Yeah, but would a guy who has those emotional issues be able to defeat the Mountain?  I doubt he'd have the title of "Red Viper" or whatever it was if that were the case.  I can see some random dude succumbing to pressure, but one of the world's best warriors - one who explicitly _can_ kill the Mountain, though he lacks size and strength?

I mean, come on.  You are _intimately_ familiar with death - otherwise you wouldn't be the Red Viper.  You could break his legs & arms - or neck - but somehow I guess he forgot, since he was fighting the toughest dude in Westeros.  Whoops.

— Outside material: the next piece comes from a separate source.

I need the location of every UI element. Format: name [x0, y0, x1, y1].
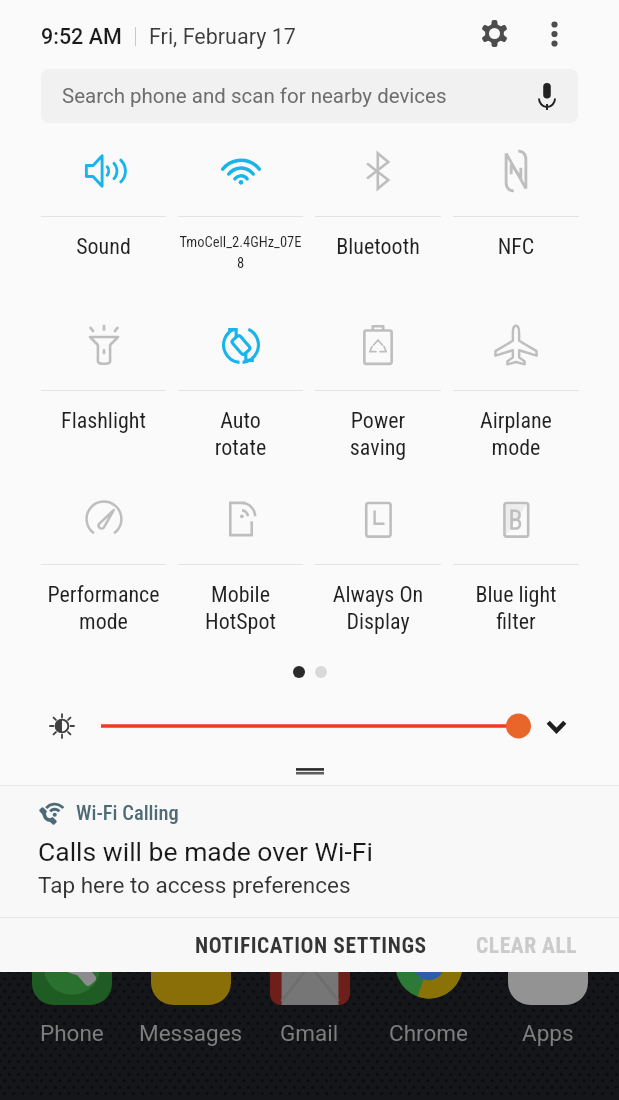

I get the point of the story; that Oberyn was full of hubris and self-confidence; but the fact that it hit him at that point, considering how the rest of the story has played out, seems contrived.  It would have been more surprising to have him triumph in that battle.


----------



## NewJeffCT (Jun 8, 2014)

Pretty simple - he was extremely focused during the actual combat, as he'd been waiting over a decade and a half for his chance.  However, once The Mountain was on his back & dying (in the books, the spear went all the way through Clegane and pinned him to the ground...), Oberyn lost his concentration, seeing his hopes of getting a confession dying with Gregor Clegane, and to also see if Tywin Lannister would do anything/reveal anything.

Also, if I'm not mistaken, wouldn't yanking the spear out of a gaping wound like that have hastened The Mountain's death?


----------



## Sadras (Jun 19, 2014)

It was excellent. I loved it.
Anyone who says otherwise is wrong.
The End.


----------